DATA SHOWN:
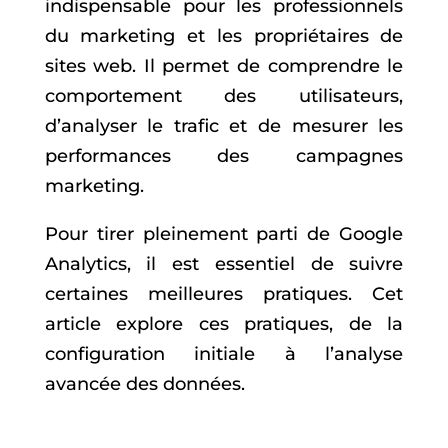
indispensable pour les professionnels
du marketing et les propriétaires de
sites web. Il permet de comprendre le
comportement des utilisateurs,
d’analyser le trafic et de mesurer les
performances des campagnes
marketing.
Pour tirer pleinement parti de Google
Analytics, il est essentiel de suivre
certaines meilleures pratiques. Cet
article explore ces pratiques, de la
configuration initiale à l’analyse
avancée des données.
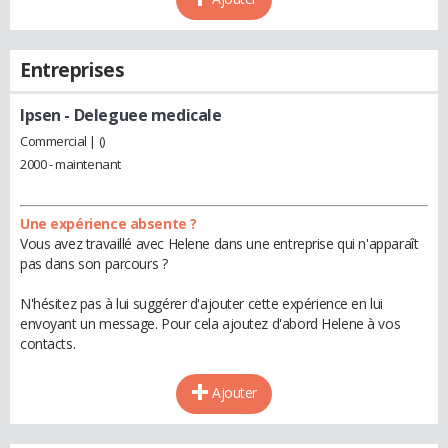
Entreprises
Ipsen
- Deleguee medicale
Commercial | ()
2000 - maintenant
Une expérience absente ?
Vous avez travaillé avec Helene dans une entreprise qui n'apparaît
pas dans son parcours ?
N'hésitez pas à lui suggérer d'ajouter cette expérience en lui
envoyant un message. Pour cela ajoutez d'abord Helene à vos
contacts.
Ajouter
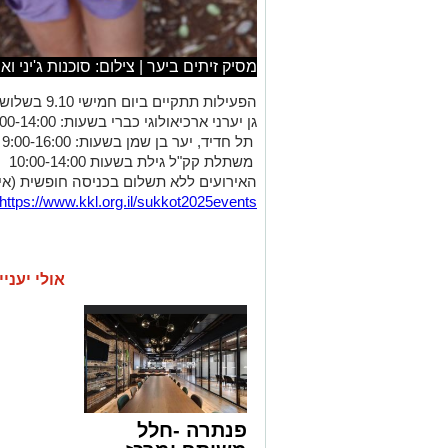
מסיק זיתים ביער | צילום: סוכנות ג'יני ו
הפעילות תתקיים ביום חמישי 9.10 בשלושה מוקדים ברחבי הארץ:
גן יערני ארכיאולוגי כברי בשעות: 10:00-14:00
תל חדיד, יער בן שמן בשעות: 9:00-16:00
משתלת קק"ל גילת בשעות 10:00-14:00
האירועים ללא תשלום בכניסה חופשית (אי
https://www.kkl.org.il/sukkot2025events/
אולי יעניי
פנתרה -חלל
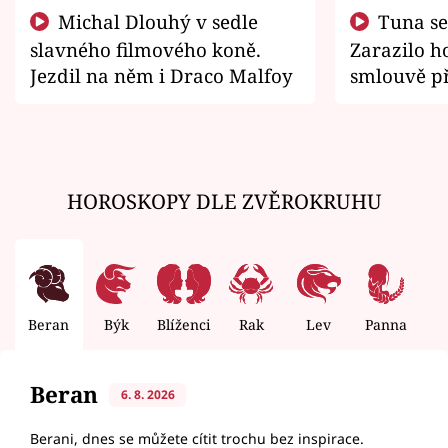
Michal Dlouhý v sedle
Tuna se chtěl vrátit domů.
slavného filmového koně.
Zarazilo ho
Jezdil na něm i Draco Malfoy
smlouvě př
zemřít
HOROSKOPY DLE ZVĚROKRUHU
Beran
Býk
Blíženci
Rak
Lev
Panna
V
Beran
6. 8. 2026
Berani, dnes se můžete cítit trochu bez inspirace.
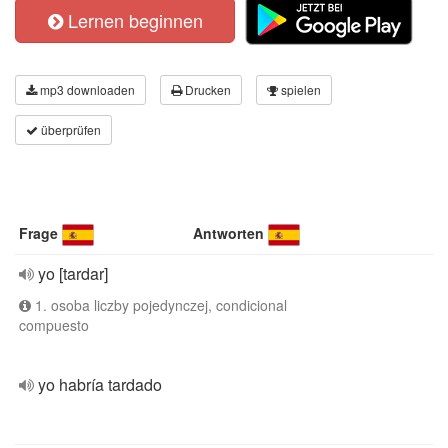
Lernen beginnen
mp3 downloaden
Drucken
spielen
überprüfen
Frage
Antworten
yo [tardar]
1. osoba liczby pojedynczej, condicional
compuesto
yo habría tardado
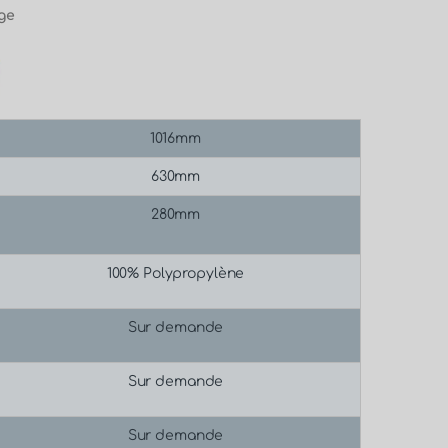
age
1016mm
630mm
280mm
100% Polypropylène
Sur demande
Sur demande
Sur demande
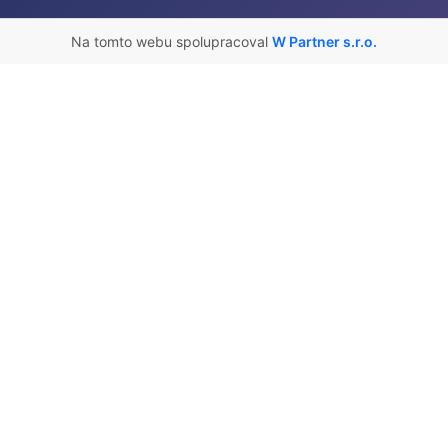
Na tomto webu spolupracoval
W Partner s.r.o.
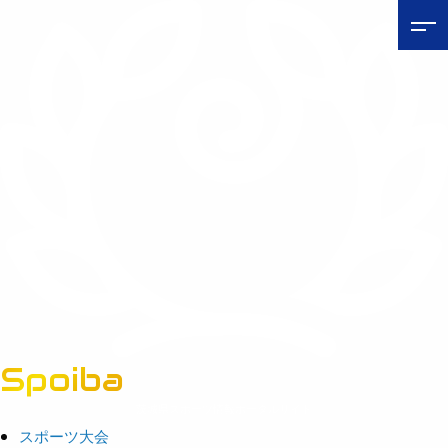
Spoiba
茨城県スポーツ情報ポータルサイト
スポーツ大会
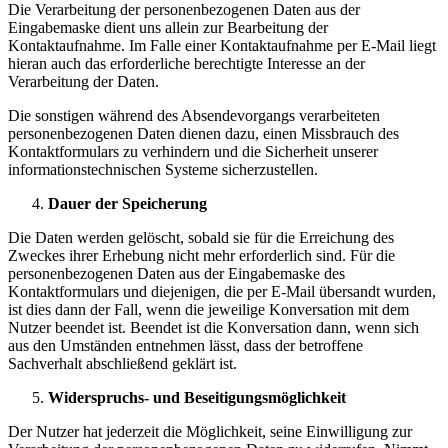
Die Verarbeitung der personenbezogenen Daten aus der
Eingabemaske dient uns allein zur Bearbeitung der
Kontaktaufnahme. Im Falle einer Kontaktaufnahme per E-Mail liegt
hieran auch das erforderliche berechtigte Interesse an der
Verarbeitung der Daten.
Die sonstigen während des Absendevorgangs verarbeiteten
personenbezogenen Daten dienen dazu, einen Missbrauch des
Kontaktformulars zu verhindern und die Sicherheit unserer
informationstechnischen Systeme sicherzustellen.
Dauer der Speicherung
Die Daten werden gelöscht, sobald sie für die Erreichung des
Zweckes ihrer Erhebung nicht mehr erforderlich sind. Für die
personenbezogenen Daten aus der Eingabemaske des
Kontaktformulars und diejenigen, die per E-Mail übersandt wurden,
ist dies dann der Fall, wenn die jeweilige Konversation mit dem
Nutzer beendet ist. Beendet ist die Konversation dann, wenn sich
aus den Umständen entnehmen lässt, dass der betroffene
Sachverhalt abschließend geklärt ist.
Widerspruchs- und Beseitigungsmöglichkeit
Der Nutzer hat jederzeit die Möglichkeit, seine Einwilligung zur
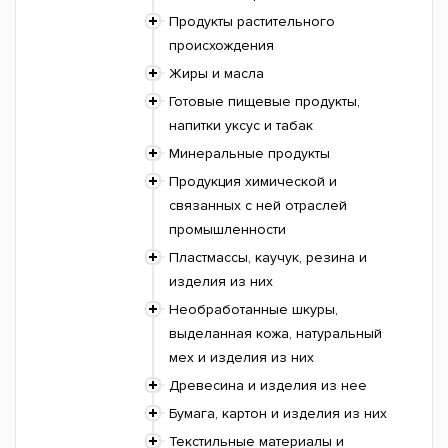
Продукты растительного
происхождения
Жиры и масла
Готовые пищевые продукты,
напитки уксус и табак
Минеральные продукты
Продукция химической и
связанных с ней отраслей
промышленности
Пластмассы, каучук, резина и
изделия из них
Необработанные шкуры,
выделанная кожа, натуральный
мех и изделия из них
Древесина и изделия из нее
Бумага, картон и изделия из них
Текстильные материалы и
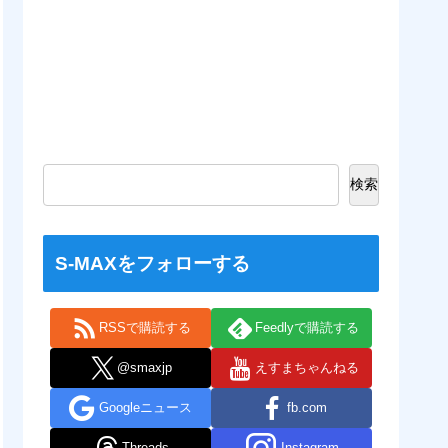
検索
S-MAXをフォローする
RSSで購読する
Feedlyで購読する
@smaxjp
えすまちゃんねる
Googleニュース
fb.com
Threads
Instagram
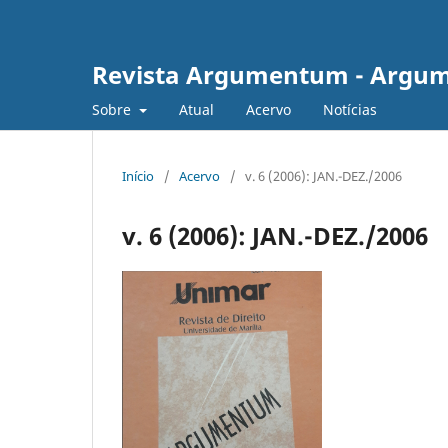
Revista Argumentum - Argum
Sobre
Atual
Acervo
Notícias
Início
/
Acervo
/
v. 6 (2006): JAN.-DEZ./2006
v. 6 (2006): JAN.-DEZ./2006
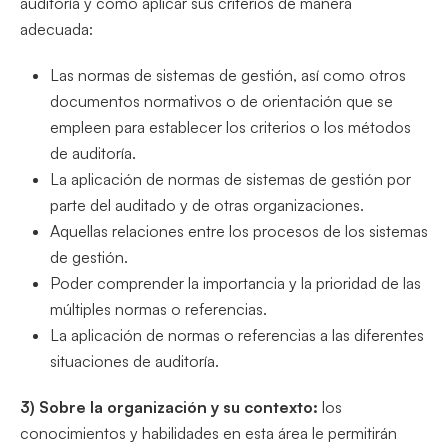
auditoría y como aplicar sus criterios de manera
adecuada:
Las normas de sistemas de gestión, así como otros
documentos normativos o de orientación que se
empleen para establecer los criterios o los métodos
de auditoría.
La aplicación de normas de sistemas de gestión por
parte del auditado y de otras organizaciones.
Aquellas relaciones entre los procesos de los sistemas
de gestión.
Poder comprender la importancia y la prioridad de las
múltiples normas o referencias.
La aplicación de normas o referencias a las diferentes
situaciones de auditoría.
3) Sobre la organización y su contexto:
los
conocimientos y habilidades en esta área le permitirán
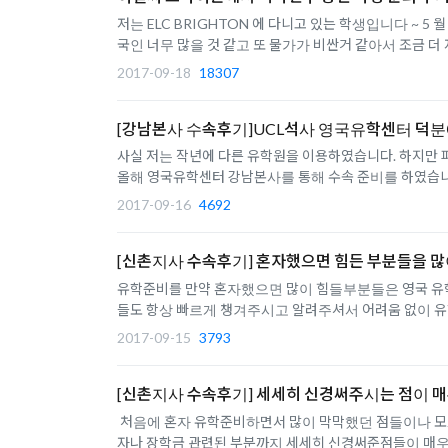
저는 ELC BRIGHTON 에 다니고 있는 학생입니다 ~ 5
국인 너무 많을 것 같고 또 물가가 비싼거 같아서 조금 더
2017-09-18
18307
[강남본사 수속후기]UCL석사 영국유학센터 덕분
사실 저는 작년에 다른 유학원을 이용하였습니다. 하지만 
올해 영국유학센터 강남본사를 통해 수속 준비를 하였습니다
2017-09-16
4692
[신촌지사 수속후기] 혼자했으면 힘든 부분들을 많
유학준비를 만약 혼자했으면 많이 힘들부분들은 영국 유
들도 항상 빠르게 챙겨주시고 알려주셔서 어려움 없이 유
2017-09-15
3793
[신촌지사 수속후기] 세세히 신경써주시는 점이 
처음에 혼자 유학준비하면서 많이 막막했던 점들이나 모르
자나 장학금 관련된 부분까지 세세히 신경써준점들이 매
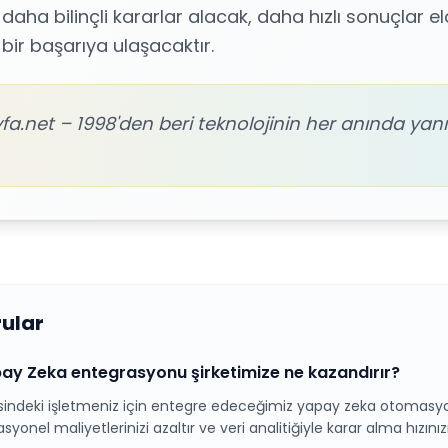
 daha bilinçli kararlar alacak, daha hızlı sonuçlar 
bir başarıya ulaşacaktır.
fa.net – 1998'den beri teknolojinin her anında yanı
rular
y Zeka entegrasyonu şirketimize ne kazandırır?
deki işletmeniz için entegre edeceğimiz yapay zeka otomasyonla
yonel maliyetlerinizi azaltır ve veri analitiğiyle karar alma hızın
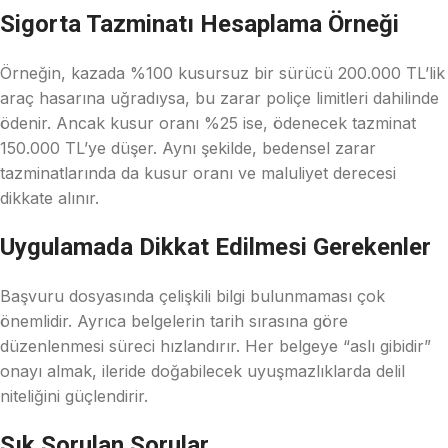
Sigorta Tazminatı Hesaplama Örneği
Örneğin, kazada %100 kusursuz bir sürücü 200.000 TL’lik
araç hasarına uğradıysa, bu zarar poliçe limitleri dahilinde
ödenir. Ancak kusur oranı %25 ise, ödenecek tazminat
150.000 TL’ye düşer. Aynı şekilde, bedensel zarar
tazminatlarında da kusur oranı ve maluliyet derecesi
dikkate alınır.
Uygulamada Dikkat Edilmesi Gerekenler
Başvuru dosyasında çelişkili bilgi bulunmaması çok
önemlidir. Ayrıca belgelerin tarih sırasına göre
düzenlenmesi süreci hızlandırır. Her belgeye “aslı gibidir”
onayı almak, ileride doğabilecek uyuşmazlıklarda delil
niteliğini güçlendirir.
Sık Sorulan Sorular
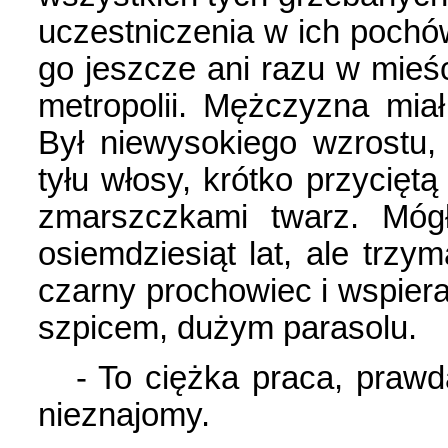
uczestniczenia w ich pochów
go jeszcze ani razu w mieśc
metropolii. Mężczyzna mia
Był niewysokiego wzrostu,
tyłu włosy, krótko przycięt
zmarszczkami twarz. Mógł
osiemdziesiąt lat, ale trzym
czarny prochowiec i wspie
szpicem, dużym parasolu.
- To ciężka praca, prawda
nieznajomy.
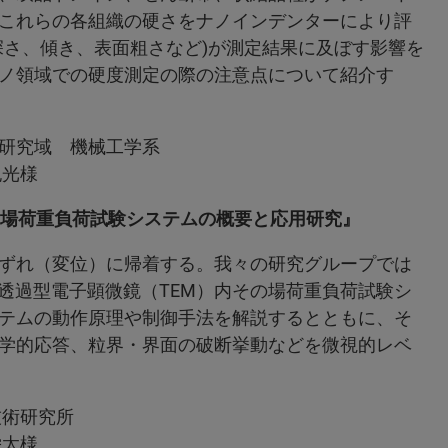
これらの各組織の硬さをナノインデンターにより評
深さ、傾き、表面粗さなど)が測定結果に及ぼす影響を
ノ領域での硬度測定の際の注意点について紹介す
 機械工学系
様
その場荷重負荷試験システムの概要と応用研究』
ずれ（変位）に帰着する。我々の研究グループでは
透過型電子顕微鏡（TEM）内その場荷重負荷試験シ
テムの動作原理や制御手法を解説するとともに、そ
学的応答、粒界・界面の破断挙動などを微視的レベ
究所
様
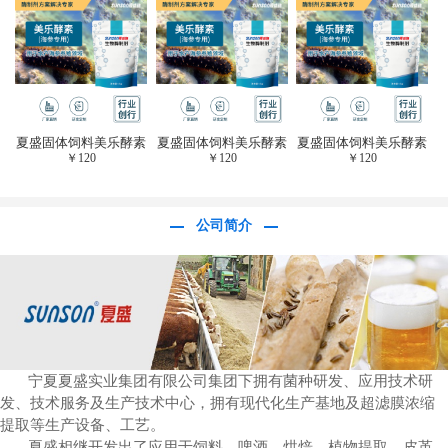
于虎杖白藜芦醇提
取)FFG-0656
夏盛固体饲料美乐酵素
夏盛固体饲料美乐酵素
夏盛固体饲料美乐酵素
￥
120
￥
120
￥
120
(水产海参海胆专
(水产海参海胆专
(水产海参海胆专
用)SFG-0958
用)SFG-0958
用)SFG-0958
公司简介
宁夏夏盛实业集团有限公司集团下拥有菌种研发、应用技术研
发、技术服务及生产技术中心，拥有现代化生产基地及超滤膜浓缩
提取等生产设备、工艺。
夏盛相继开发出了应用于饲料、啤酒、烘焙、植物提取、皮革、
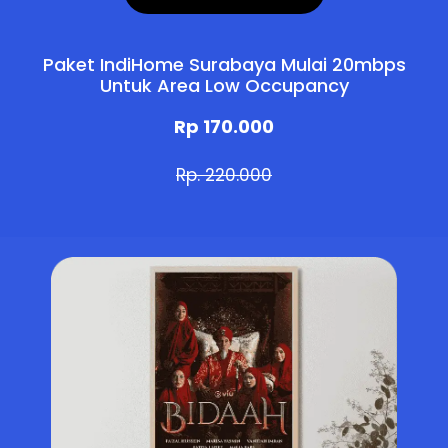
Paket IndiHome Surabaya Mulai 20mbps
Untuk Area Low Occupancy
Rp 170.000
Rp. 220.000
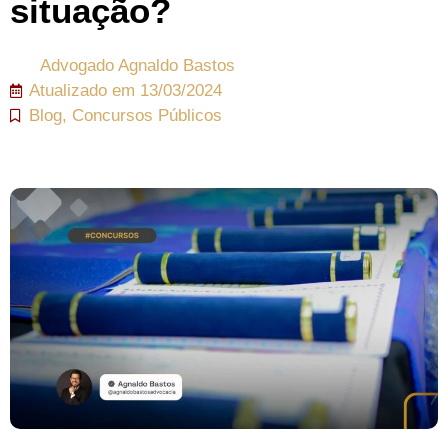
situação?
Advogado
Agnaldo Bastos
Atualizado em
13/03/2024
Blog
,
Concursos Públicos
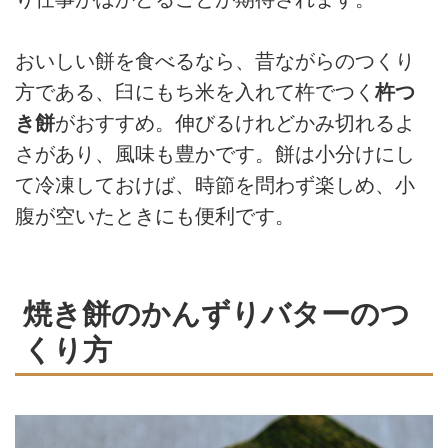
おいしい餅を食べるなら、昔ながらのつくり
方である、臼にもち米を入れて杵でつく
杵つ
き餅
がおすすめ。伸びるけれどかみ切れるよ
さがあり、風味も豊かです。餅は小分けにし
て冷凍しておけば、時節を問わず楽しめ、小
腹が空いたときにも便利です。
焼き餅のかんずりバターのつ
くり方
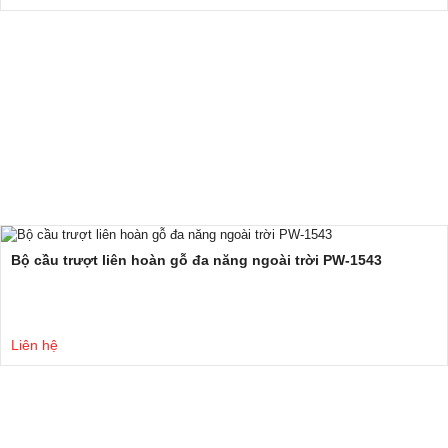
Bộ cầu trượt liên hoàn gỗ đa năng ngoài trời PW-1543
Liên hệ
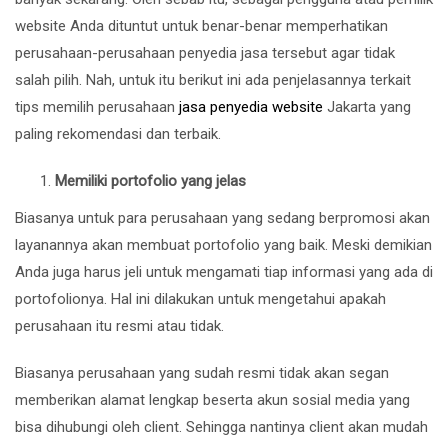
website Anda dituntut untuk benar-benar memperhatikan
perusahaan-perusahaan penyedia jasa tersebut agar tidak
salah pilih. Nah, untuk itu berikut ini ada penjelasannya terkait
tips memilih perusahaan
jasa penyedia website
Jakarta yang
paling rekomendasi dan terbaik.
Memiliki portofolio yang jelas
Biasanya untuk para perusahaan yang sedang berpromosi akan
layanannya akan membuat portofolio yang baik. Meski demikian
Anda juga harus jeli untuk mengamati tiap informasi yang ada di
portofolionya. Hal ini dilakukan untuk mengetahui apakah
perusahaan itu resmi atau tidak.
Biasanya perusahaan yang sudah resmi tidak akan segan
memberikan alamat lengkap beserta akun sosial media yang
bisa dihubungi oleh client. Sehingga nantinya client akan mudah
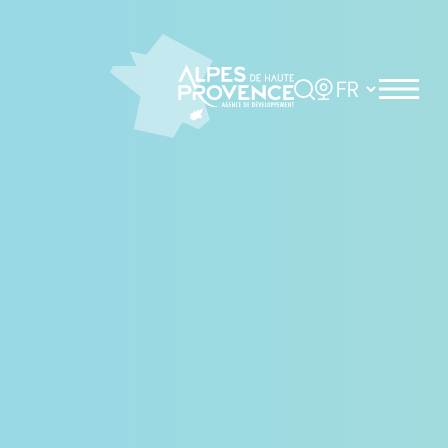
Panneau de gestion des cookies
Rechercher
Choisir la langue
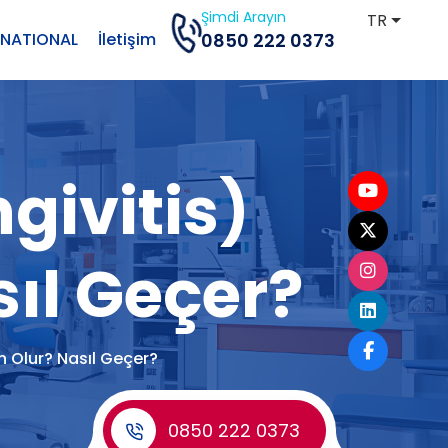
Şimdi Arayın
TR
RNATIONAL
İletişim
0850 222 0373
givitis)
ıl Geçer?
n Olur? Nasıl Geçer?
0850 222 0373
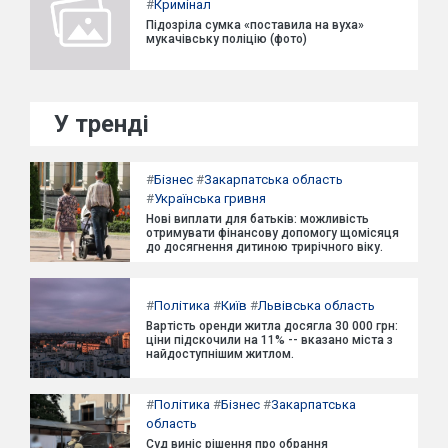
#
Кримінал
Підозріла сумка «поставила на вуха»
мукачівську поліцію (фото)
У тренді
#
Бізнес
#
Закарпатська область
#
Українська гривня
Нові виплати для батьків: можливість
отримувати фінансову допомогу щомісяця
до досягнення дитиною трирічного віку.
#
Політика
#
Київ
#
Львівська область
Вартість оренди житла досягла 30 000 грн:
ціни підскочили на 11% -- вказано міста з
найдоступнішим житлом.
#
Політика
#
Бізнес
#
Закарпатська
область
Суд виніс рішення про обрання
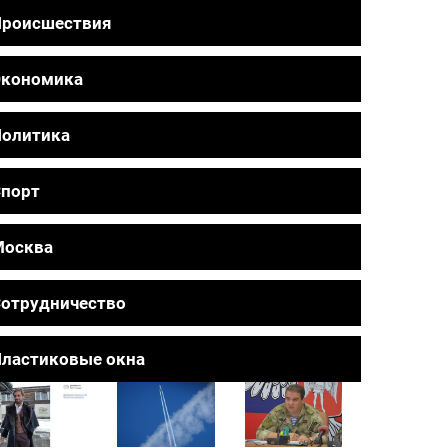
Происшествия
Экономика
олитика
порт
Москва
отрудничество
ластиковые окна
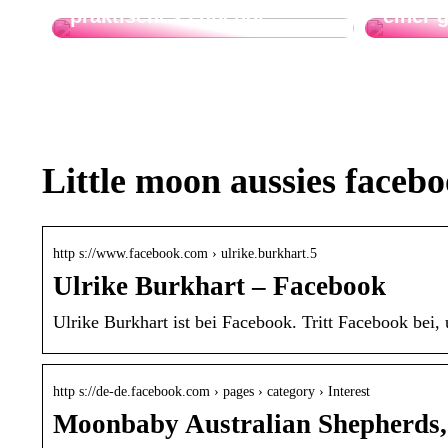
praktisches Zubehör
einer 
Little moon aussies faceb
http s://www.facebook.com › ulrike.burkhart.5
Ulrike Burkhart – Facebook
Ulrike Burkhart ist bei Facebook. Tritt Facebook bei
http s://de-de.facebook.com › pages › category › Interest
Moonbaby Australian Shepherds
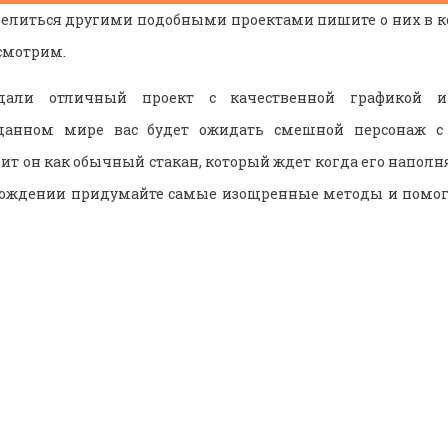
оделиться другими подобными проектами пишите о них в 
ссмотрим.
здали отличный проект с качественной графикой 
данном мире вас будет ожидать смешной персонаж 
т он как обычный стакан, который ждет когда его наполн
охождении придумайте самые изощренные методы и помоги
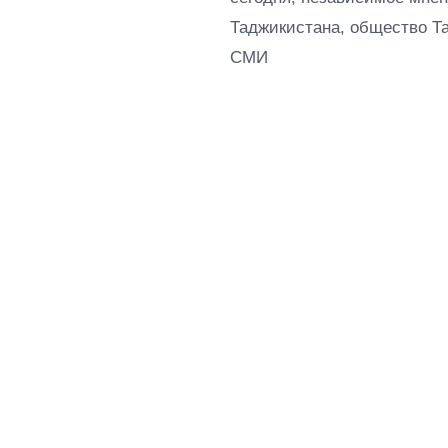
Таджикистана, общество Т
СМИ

ABOUT THIS TASK: From the records above, return exactly the lines running from the one that contains "焼き餅のかんずりバターのつ" down to the one that contains "layanannya akan membuat", both included, without any pictures.

WRITTEN RESPONSE:
焼き餅のかんずりバターのつ
くり方
Bộ cầu trượt liên hoàn gỗ đa năng ngoài trời PW-1543
Liên hệ
website Anda dituntut untuk benar-benar memperhatikan
perusahaan-perusahaan penyedia jasa tersebut agar tidak
salah pilih. Nah, untuk itu berikut ini ada penjelasannya terkait
tips memilih perusahaan
jasa penyedia website
Jakarta yang
paling rekomendasi dan terbaik.
Memiliki portofolio yang jelas
Biasanya untuk para perusahaan yang sedang berpromosi akan
layanannya akan membuat portofolio yang baik. Meski demikian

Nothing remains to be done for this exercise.